A growing number of conservatives want to abolish the death penalty, and they’re seeing success on the state level.
Once viewed as a liberal position, conservatives have started to reclaim opposition to the death penalty based on limited government power and shrewd economic fact.
“People have been against the death penalty for years, but didn’t have an outlet,” Marc Hyden, national coordinator of Concerned Conservatives Against the Death Penalty, said.
A project of the criminal-justice reform group Equal Justice USA, CCADP launched at the Conservative Political Action Conference in 2013 to nurture growing opposition to the death penalty on the Right.
“Conservatives believe in programs that are pro-life, fiscally responsible, and representative of America,” Hyden said.
For conservatives to live up to those principles, they’ll need to rethink their positions on crime and criminal justice, accounting for better police tactics and data.

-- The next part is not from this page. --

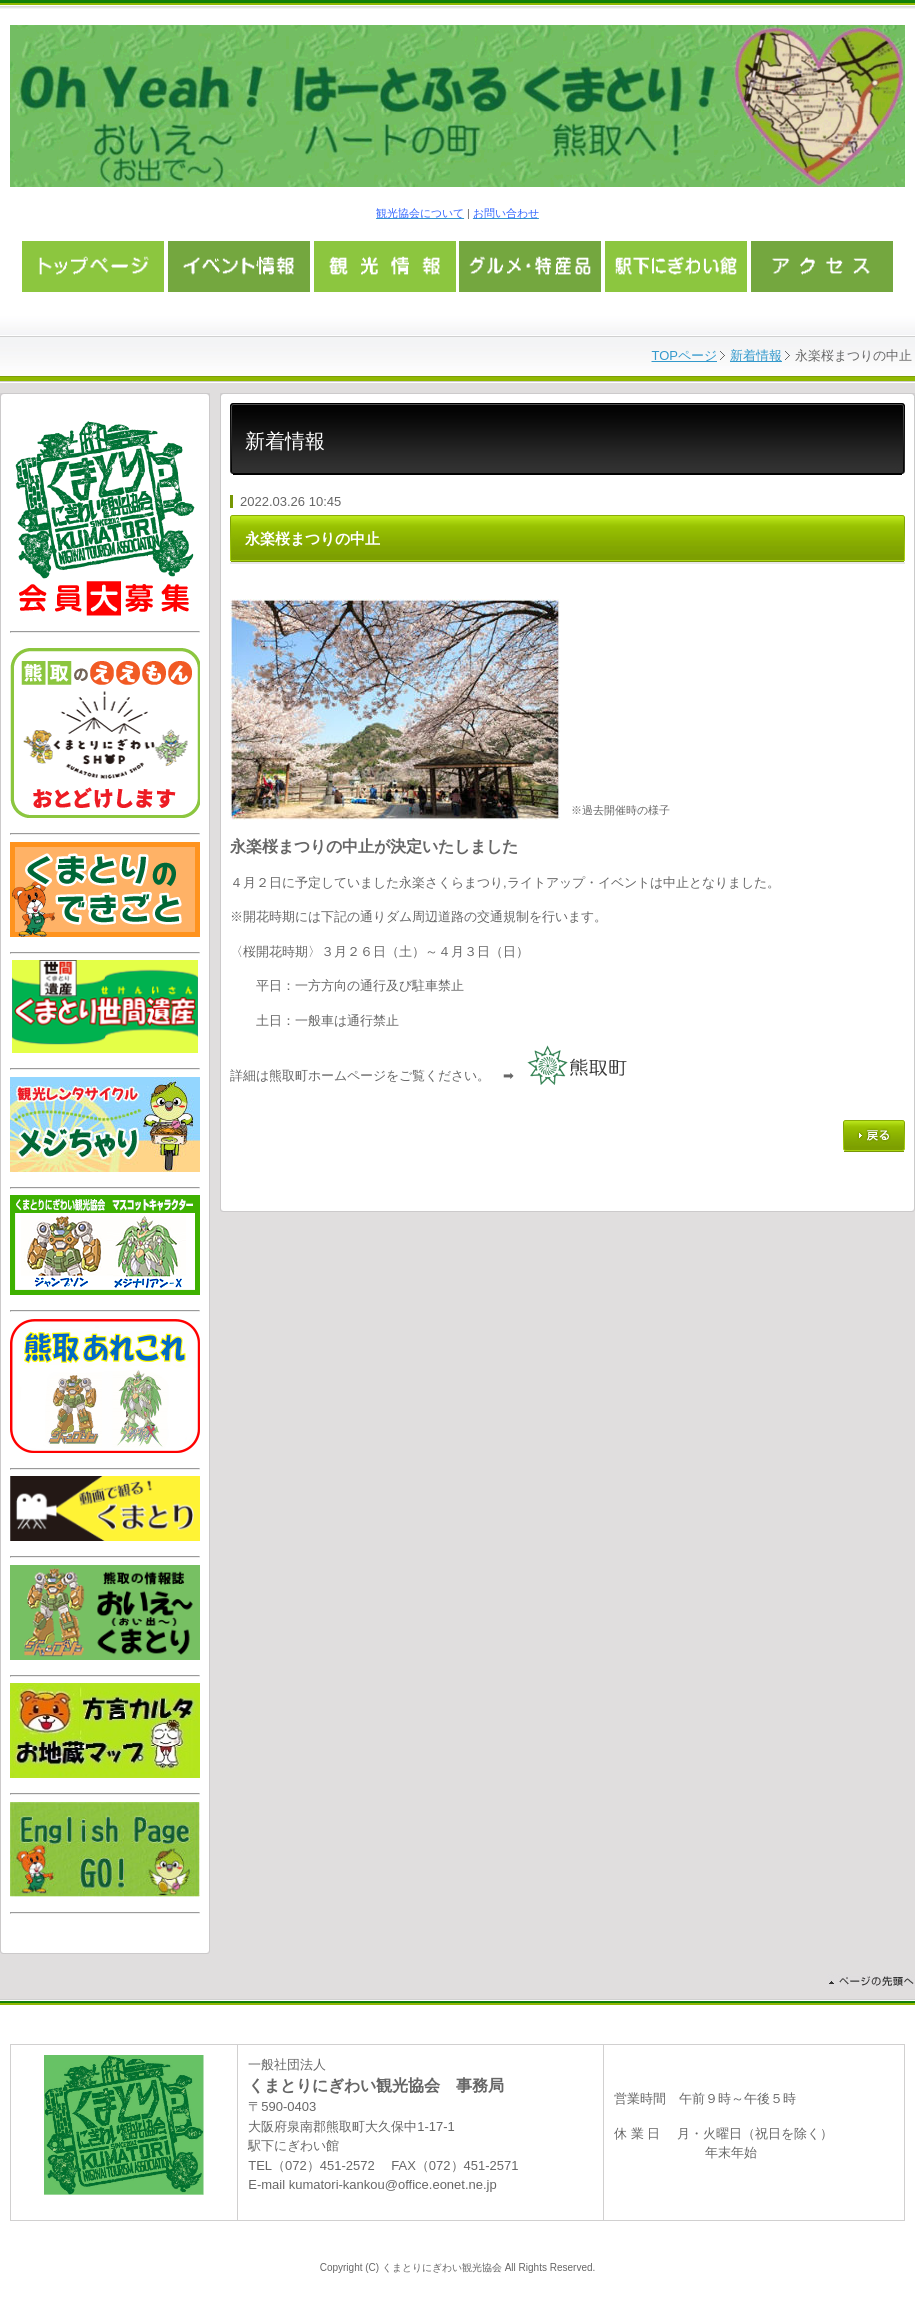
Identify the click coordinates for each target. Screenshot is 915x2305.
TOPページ (685, 355)
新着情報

CCADP seized the opportunity, launching operations before criminal justice reform became a broader issue. They aren’t alone, either. Now, the Texas Public Policy Foundation has a project devoted to “the conservative approach to criminal justice” and Rand Paul’s presidential campaign made forceful appeals about the need for criminal justice reform.
Public opinion seems to be receptive to the message. Support for the death penalty is at its lowest since the early 1970s, according to the Pew Research Center, and Hyden thinks that’s misleadingly high. Give the public the choice to keep the death penalty or repeal and replace it with something else, he says, and that could sway voters against the death penalty.
“We need to move away from a theoretical framework and into reality,” he said. When voters get to choose an alternative that could save money and deliver justice, minds will change. When Gallup asked whether a murderer should get the death penalty or imprisonment, the death penalty still won out, but an American Values Survey from the Public Religion Research Institute found a slight majority favored life imprisonment.
The conservative split on the death penalty, however, gives Republicans an opportunity to work with Democrats on the state level to abolish the practice. Democrat support has waned for the death penalty. As almost all executions are done on the state level, reform is most promising in states not dominated by Republicans.
Thirty-one states have the death penalty as a punishment, according to the National Conference of State Legislatures. Nebraska abolished it in 2015, but a referendum on whether the state should reinstate it will be on the ballot in November. Utah might lower that number to 30 states, as a bill to abolish the death penalty will be voted on this week in the statehouse.
For Hyden, the change on the state level isn’t a shock.
“It wouldn’t surprise me if one or two states repealed the death penalty this year,” he said.
Kansas and Montana are expected to be battlegrounds on the issue, and Florida overhauled its laws on the death penalty after the Supreme Court found their prior system unconstitutional.
To end the death penalty, however, CCADP needs to focus on Florida and other states like it. States with the death penalty rarely use it, or use it often. Since 1977, Texas conducted the most executions (524), followed by Oklahoma (112), Virginia (110), Florida (90), and Missouri (83). Utah, Nebraska, Kansas, and Montana, for instance, have only executed 13 people altogether.
The end of the death penalty isn’t inevitable, and many Republicans still uphold it as just and necessary.
“When we take the life of a heinous murderer and a repeat offender, it honors the lives of the people whose lives were taken by him,” Maryann Christensen, director of the Utah Eagle Forum, said before the Utah repeal bill passed out of a Senate hearing. Even Jeb Bush, who said he was “conflicted” over the death penalty, thought it could provide closure.
That honor and closure, however, comes at a cost. Death penalty cases, and keeping those convicted criminals on death row, is more expensive than life imprisonment. When state budgets are tight, fiscally conservative principles might outweigh a philosophical view on the death penalty.
But if that doesn’t end the death penalty, time might. Millennial Republicans are opposing the death penalty in larger numbers.
“They tend to be more skeptical, naturally, of government power,” Hyden said. Last August, the Kansas Federation of College Republicans added opposition to the death penalty to its platform.
“We started doing this before it was cool to talk about criminal justice reform,” Hyden said. “In the end … I don’t trust in our government to deliver mail properly.” Giving the government power to end a citizen’s life, then, is too much power. The chance of error, and the irreversible nature of the punishment, is too much to accept as a legitimate government action.
Hyden holds a minority view among conservatives, but he’s found fertile ground to debate and sway others that could make the death penalty a rarity, if not a banned punishment.